How to Design Voice-Enabled Apps for Optimal User Experience

Ed Sarfeld | Steve Szoczei | March 4, 2019 | 10 Min Read

Learn how to navigate this critical component of designing voice-enabled applications in order to provide users with a personalized, seamless multimodal experience in today’s world full of Internet-connected products.

Consumers enjoy the convenience that voice offers when it comes to simplifying tasks and increasing product usability. In only a few short years, we’ve now advanced the days of audio-only devices like the Amazon Echo and Google Home and have reached a point where voice user interfaces are connected within various devices (mobile, television, vehicle, computer) and also various products (i.e. sound systems, thermostats, house lights, security systems).

With this evolution of the voice technology experience comes richer, more complex use cases that involve multiple access points, multiple users and increased integration with numerous commercial products. Given the situational complexity of voice interface access today, how do you design voice-enabled applications that are actually useful to consumers and provide them with the best personalized user experience possible?
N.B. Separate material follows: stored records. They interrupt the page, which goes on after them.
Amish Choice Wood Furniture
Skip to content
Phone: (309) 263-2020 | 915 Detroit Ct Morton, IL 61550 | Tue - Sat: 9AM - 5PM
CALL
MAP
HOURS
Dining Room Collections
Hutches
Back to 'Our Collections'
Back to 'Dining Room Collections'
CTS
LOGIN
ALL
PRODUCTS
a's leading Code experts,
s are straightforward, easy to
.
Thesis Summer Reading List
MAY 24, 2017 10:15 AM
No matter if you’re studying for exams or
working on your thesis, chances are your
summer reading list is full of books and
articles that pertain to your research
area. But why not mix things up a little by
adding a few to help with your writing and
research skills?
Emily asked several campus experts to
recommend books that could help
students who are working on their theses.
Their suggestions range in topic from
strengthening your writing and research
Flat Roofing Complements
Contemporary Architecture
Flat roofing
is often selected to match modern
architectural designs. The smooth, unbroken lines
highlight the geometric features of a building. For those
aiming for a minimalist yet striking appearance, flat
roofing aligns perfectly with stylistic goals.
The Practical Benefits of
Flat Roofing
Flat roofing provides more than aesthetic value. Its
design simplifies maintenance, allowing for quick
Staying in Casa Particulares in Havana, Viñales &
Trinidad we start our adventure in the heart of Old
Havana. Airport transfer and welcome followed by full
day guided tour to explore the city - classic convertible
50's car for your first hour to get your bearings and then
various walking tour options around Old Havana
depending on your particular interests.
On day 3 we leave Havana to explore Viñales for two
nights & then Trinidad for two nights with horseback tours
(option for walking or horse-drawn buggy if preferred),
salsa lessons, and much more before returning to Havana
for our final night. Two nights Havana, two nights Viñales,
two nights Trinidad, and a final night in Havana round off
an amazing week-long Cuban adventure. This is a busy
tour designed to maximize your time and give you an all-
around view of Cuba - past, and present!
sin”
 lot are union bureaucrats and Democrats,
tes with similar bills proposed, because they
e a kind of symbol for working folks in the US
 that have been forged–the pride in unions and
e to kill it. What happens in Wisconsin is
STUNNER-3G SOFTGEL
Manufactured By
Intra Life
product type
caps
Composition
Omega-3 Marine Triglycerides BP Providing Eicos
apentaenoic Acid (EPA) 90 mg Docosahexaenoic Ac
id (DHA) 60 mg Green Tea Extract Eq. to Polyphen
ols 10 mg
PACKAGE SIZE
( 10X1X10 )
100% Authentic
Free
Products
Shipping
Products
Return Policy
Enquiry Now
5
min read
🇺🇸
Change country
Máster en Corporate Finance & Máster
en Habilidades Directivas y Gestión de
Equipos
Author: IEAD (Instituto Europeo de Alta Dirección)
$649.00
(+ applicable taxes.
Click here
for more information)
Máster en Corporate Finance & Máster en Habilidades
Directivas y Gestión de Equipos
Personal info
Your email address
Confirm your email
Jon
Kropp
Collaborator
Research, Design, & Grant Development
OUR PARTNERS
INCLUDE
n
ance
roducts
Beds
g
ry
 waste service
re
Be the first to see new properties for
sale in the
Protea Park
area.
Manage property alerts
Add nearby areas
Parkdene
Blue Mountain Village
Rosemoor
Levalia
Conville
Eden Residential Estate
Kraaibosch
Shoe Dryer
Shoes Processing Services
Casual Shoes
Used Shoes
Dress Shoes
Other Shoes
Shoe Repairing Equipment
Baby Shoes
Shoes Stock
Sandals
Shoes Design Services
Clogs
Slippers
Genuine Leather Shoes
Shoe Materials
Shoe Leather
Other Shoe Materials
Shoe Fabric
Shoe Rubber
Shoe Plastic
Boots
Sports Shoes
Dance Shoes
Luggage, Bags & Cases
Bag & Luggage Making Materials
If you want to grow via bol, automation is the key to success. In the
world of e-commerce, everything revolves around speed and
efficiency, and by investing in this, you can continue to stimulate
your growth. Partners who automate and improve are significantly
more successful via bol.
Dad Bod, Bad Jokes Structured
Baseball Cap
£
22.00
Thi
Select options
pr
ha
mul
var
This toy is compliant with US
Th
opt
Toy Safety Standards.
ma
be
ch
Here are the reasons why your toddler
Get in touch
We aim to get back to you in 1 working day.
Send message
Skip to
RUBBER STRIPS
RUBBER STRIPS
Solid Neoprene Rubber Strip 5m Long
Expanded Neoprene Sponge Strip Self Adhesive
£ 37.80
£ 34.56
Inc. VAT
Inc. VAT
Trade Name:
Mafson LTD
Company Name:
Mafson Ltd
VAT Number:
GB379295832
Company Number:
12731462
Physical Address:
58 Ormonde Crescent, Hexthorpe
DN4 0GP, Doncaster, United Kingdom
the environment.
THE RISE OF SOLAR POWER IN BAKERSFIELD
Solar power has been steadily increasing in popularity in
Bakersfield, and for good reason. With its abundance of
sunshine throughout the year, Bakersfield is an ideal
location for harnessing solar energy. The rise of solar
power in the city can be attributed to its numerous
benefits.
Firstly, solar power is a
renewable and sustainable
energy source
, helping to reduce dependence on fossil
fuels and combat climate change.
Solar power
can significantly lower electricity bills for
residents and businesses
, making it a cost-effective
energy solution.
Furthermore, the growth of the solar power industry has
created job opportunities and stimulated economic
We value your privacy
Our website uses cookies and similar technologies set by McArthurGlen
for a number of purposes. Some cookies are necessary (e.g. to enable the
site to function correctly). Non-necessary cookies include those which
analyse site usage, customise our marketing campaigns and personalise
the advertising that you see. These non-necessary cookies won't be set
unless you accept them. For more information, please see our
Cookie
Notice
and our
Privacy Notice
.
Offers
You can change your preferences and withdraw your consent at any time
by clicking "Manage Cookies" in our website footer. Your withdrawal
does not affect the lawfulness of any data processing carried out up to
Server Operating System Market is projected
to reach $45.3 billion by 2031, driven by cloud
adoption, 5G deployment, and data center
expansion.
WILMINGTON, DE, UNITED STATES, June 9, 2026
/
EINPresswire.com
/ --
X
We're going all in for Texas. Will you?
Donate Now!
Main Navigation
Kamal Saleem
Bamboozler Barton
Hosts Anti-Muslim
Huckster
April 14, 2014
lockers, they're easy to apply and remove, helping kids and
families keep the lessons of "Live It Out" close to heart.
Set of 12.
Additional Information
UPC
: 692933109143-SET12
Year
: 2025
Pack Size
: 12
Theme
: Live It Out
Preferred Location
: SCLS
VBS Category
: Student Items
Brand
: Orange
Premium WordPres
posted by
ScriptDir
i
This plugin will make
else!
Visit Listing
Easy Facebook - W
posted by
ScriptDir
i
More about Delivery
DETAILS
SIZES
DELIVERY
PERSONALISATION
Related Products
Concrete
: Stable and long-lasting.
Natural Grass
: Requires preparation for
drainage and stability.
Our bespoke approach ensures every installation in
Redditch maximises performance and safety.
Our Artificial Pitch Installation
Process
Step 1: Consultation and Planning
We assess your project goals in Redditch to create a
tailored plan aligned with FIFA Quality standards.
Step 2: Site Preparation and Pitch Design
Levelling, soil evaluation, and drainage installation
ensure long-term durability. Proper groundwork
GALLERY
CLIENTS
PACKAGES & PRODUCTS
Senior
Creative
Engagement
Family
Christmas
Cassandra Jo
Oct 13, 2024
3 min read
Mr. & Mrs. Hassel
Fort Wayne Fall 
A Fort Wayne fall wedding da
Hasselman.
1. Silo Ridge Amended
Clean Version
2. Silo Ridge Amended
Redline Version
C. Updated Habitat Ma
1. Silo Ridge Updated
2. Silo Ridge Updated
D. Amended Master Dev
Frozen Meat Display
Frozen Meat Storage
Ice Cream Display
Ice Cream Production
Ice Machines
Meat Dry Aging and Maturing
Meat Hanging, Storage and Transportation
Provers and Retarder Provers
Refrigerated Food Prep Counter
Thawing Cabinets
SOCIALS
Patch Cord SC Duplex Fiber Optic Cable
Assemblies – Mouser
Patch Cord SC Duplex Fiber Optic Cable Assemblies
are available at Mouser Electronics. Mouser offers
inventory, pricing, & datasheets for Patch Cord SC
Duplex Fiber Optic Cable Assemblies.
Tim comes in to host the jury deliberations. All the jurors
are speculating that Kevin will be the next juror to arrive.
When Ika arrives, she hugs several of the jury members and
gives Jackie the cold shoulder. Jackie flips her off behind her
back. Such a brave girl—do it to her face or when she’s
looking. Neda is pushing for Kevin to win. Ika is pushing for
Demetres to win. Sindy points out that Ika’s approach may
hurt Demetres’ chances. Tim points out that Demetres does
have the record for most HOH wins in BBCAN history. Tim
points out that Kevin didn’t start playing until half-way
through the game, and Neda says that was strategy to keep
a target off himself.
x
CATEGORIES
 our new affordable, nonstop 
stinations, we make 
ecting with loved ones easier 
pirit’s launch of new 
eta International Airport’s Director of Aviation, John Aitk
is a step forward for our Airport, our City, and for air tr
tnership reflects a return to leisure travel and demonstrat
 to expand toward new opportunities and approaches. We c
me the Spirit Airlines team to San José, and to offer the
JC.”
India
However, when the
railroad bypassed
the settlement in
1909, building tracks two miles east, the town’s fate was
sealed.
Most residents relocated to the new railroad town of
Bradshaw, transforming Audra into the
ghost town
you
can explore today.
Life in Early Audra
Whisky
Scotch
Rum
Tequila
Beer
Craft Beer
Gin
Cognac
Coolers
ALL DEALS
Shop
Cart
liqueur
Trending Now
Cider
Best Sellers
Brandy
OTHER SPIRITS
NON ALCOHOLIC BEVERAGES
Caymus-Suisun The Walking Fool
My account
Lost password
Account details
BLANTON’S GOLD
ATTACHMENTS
We’ll get to that, but before we do, let’s quickly examine how the landscape of voice technology has evolved to make “context of use” core to the design of voice user interfaces today.

Examining the Current Landscape of Voice Technology

Deloitte Global predicts that the industry for smart speakers—internet-connected speakers with integrated digital voice assistants—will be worth US$7 billion in 2019, selling 164 million units. When we consider this prediction along with the fact that the Google Assistant is available on nearly a billion mobile devices, the impact of proper conversational interface design becomes critical.

Voice access points are becoming ubiquitous through our household, mobile and work environments. The Amazon Echo started the trend with the Google Home following closely behind. These audio-only devices provided a means to communicate with their respective services as well as control other hardware or equipment. These pioneers have since spawned sibling hardware that provide richer or more tailored experiences through touch-screen interfaces, such as the Echo Show and Spot as well as the Google Home Hub. With their ability to connect to other devices, these multi-sensory systems have opened the doors to easily deployed home automation. With these voice first products, users can control their music systems, adjust their home heating systems and control kitchen appliances across not one, but several devices and platforms. Through the expansion of third-party integrators, both Alexa and Google assistant can also be found in many different devices such as lamps, televisions, smart mirrors and even patio sun shades.

It’s evident that in the near future, voice interaction will take a much more valuable role for users than merely acting as their local weather person or DJ. Voice technology provides convenience, can save time, can increase accessibility of technology and offers other valuable benefits. However, if we do not evaluate the possible contexts of use to accurately understand 1. what the user is requesting, 2. where and how they’re requesting it and then 3. provide the intended response in the most appropriate way to the user, then the technology is not being used to its full potential.

Designing Voice-Enabled Apps for Context of Use

Now that voice is being merged with touch display experiences across multiple products, there is more room to cater to the unique environmental contexts of the user and personalize their experience. The voice-enabled applications that have been designed for context of use will be the ones that become adopted in the market and add societal value. When approaching development, we can frame context of use using three aspects:

1. The User’s Physical Context

Understanding the physical context of the user while accessing a voice-enabled application will help designers identify what the ‘right’ interaction is for the user in any possible space and time.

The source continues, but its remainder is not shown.